MPI comes from "parallel" programming while Spread comes from "distributed" programming.
So, it really depends on whether you are trying to build a parallel system or distributed system. They are related to each other, but the implied connotations/goals are different. Parallel programming deals with increasing computational power by using multiple computers simultaneously. Distributed programming deals with reliable (consistent, fault-tolerant and highly available) group of computers.
The concept of "reliability" is slightly different from that of TCP. TCP's reliability is "give this packet to the end program no matter what." The distributed programming's reliability is "even if some machines die, the system as a whole continues to work in consistent manner." To really guarantee that all participants got the message, one would need something like 2 phase commit or one of faster alternatives.
You're addressing very different APIs here, with different notions about the kind of services provided and infrastructure for each of them. I don't know enough about MPI and Spread to answer for them, but I can help a little more with ZeroMQ.

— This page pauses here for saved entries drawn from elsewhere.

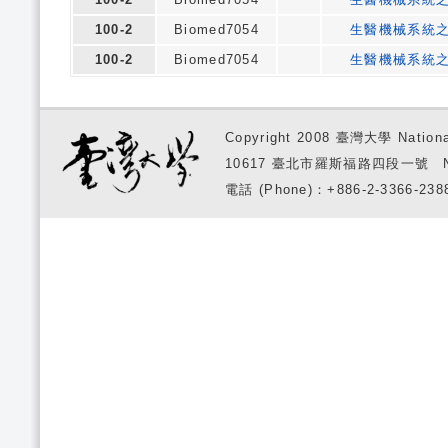
100-2
Biomed7054
生醫機械系統
100-2
Biomed7054
生醫機械系統
Copyright 2008 臺灣大學 National
10617 臺北市羅斯福路四段一號 No. 1, S
電話 (Phone)：+886-2-3366-2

ZeroMQ is a simple messaging communication library. It does nothing else than send a message to different peers (including local ones) based on a restricted set of common messaging patterns (PUSH/PULL, REQUEST/REPLY, PUB/SUB, etc.). It handles client connection, retrieval, and basic congestion strictly based on those patterns and you have to do the rest yourself.

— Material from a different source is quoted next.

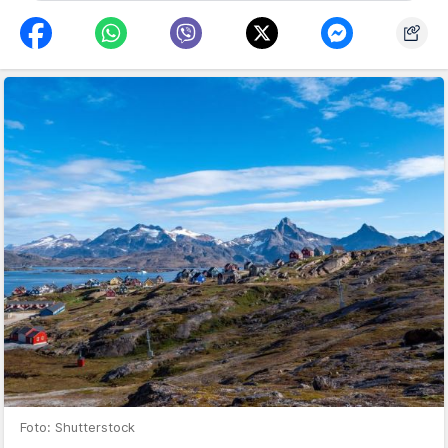
Foto: Shutterstock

Although appearing very restricted, this simple behavior is mostly what you would need for the communication layer of your application. It lets you scale very quickly from a simple prototype, all in memory, to more complex distributed applications in various environments, using simple proxies and gateways between nodes. However, don't expect it to do node deployment, network discovery, or server monitoring; You will have to do it yourself.
Briefly, use zeromq if you have an application that you want to scale from the simple multithread process to a distributed and variable environment, or that you want to experiment and prototype quickly and that no solutions seems to fit with your model. Expect however to have to put some effort on the deployment and monitoring of your network if you want to scale to a very large cluster.